> [Task instructions] Show all lines below holding the string "Китая".

Transcribed page contents
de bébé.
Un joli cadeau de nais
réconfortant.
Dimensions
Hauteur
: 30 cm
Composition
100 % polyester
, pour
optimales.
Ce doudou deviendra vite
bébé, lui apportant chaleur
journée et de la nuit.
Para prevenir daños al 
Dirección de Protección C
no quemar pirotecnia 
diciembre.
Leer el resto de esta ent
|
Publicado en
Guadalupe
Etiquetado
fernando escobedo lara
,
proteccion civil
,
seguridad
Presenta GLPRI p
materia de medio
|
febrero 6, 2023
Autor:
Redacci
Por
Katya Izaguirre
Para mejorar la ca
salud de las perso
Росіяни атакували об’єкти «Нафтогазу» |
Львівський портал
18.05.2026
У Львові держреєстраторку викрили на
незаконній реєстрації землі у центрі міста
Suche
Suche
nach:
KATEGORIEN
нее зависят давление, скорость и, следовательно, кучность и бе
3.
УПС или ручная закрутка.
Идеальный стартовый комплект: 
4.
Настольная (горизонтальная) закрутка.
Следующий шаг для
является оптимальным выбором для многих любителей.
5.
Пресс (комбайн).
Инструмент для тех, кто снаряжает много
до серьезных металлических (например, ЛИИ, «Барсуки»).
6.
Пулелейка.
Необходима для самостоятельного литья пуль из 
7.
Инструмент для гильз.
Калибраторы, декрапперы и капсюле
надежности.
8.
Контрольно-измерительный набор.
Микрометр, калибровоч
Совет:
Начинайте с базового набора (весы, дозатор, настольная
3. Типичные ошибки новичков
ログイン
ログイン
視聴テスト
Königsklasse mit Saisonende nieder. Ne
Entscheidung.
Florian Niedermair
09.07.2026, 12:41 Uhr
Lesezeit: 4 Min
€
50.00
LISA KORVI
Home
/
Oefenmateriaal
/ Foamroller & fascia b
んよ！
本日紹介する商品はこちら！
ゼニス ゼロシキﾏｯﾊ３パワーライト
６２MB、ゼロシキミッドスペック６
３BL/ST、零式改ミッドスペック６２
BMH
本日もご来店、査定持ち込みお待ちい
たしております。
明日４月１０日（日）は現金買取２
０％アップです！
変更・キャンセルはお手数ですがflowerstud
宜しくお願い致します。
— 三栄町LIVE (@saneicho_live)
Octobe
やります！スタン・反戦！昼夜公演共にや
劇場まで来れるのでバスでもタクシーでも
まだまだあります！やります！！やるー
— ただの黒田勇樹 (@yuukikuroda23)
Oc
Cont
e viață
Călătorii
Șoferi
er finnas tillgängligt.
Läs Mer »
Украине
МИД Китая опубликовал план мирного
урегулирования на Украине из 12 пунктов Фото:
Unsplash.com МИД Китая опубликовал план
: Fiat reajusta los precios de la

> [Response area]
МИД Китая опубликовал план мирного
Unsplash.com МИД Китая опубликовал план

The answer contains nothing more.